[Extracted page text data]

--- START ---

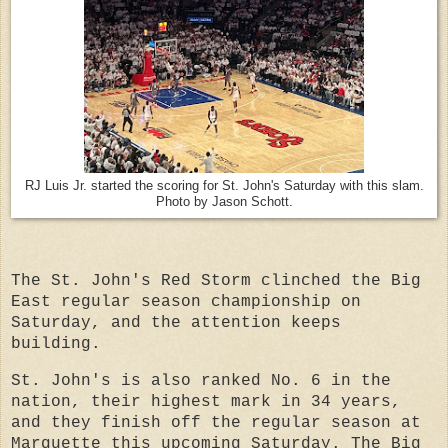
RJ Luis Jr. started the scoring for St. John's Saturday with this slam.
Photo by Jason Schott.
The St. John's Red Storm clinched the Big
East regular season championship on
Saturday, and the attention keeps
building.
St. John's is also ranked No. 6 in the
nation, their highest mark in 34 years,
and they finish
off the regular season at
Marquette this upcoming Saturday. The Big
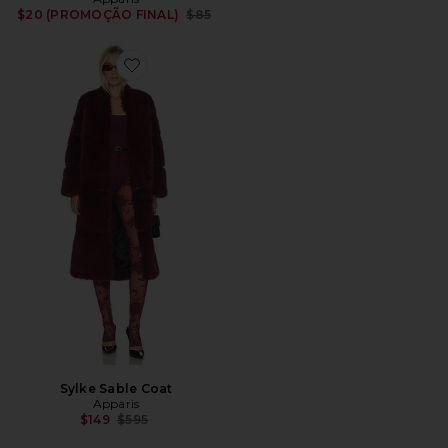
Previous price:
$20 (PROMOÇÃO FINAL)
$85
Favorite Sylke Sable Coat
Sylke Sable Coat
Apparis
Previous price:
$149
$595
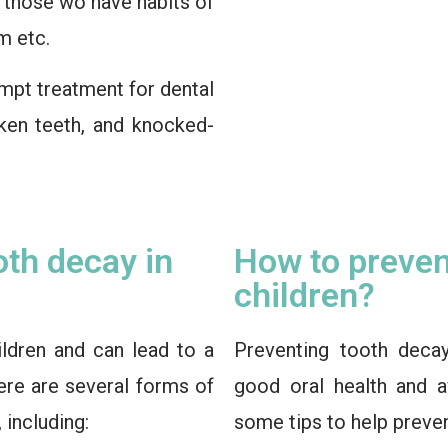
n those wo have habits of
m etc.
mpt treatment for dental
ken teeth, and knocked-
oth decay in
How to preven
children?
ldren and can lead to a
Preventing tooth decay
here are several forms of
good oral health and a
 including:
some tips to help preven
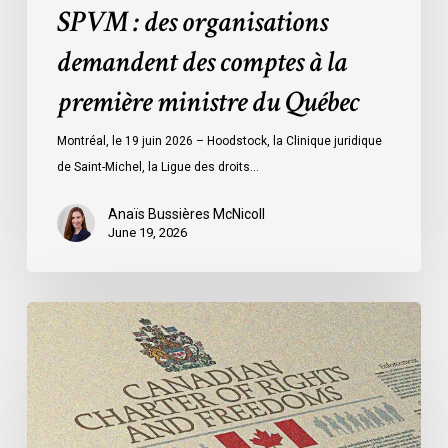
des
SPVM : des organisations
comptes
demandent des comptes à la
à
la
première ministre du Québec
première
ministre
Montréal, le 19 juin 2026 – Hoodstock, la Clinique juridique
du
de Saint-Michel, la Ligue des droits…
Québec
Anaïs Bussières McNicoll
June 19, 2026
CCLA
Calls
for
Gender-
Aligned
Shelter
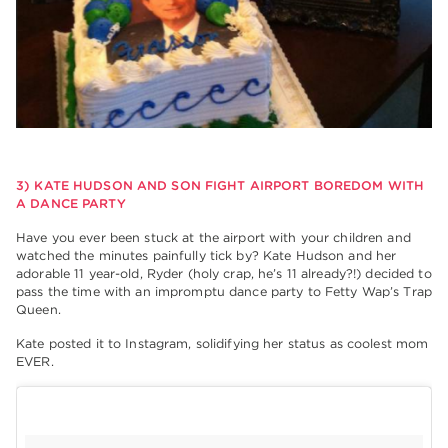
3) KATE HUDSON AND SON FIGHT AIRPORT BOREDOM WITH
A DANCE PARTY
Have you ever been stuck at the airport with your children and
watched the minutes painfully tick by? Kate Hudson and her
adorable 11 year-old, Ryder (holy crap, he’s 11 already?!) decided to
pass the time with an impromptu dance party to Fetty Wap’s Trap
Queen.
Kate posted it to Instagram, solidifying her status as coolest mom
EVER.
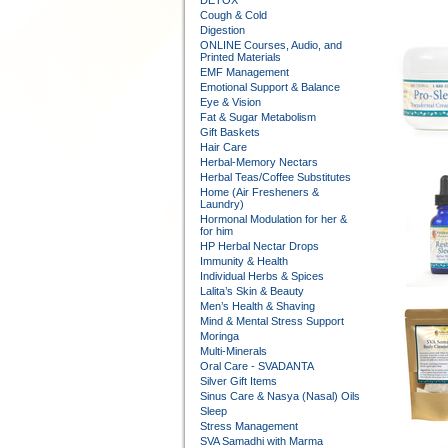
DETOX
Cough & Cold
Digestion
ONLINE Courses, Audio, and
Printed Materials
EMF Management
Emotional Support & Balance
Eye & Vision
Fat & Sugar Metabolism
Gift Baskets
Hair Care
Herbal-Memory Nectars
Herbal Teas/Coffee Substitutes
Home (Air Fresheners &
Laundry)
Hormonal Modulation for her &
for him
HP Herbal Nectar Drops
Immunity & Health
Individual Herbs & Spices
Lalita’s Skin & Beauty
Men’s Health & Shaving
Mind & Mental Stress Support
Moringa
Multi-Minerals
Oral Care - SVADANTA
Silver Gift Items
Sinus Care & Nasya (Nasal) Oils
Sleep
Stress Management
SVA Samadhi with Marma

--- END ---

Starting at the line that has "Home (Air Fresheners &" and ending at the line that has "Multi-Minerals", please write out the lines above exactly, leaving out all others.

Reply to the exercise
Home (Air Fresheners &
Laundry)
Hormonal Modulation for her &
for him
HP Herbal Nectar Drops
Immunity & Health
Individual Herbs & Spices
Lalita’s Skin & Beauty
Men’s Health & Shaving
Mind & Mental Stress Support
Moringa
Multi-Minerals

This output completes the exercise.